■ **Task objective**:
Nothing but the pictures should be dropped; repeat the rest of the data below exactly.

*** Dataset extract Section Begins ***

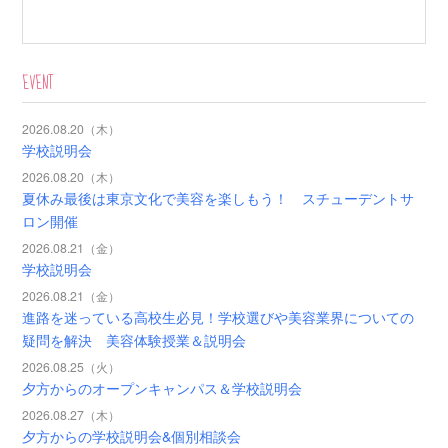
EVENT
2026.08.20（木）
学校説明会
2026.08.20（木）
夏休み最後は東京文化で美容を楽しもう！ スチューデントサ
ロン開催
2026.08.21（金）
学校説明会
2026.08.21（金）
進路を迷っている高校生必見！学校選びや美容業界についての
疑問を解決 美容体験授業＆説明会
2026.08.25（火）
夕方からのオープンキャンパス＆学校説明会
2026.08.27（木）
夕方からの学校説明会&個別相談会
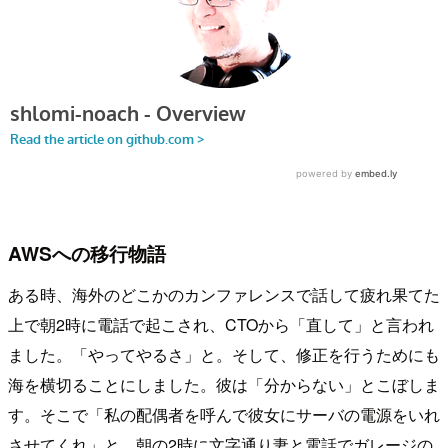
AWSへの移行物語
ある時、海外のどこかのカンファレンスで話して疲れ果てた
上で朝2時に電話で起こされ、CTOから「直して」と言われ
ました。「やってやるさ」と。そして、修正を行うためにも
海を横切ることにしました。彼は「分からない」とこぼしま
す。そこで「私の配偶者を呼んで彼女にサーバの電源をいれ
させてくれ」と。朝の2時に文字通り妻と電話でガレージの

*** Dataset extract Section Ends ***

■ **Written response**:
EVENT
2026.08.20（木）
学校説明会
2026.08.20（木）
夏休み最後は東京文化で美容を楽しもう！ スチューデントサ
ロン開催
2026.08.21（金）
学校説明会
2026.08.21（金）
進路を迷っている高校生必見！学校選びや美容業界についての
疑問を解決 美容体験授業＆説明会
2026.08.25（火）
夕方からのオープンキャンパス＆学校説明会
2026.08.27（木）
夕方からの学校説明会&個別相談会
AWSへの移行物語
ある時、海外のどこかのカンファレンスで話して疲れ果てた
上で朝2時に電話で起こされ、CTOから「直して」と言われ
ました。「やってやるさ」と。そして、修正を行うためにも
海を横切ることにしました。彼は「分からない」とこぼしま
す。そこで「私の配偶者を呼んで彼女にサーバの電源をいれ
させてくれ」と。朝の2時に文字通り妻と電話でガレージの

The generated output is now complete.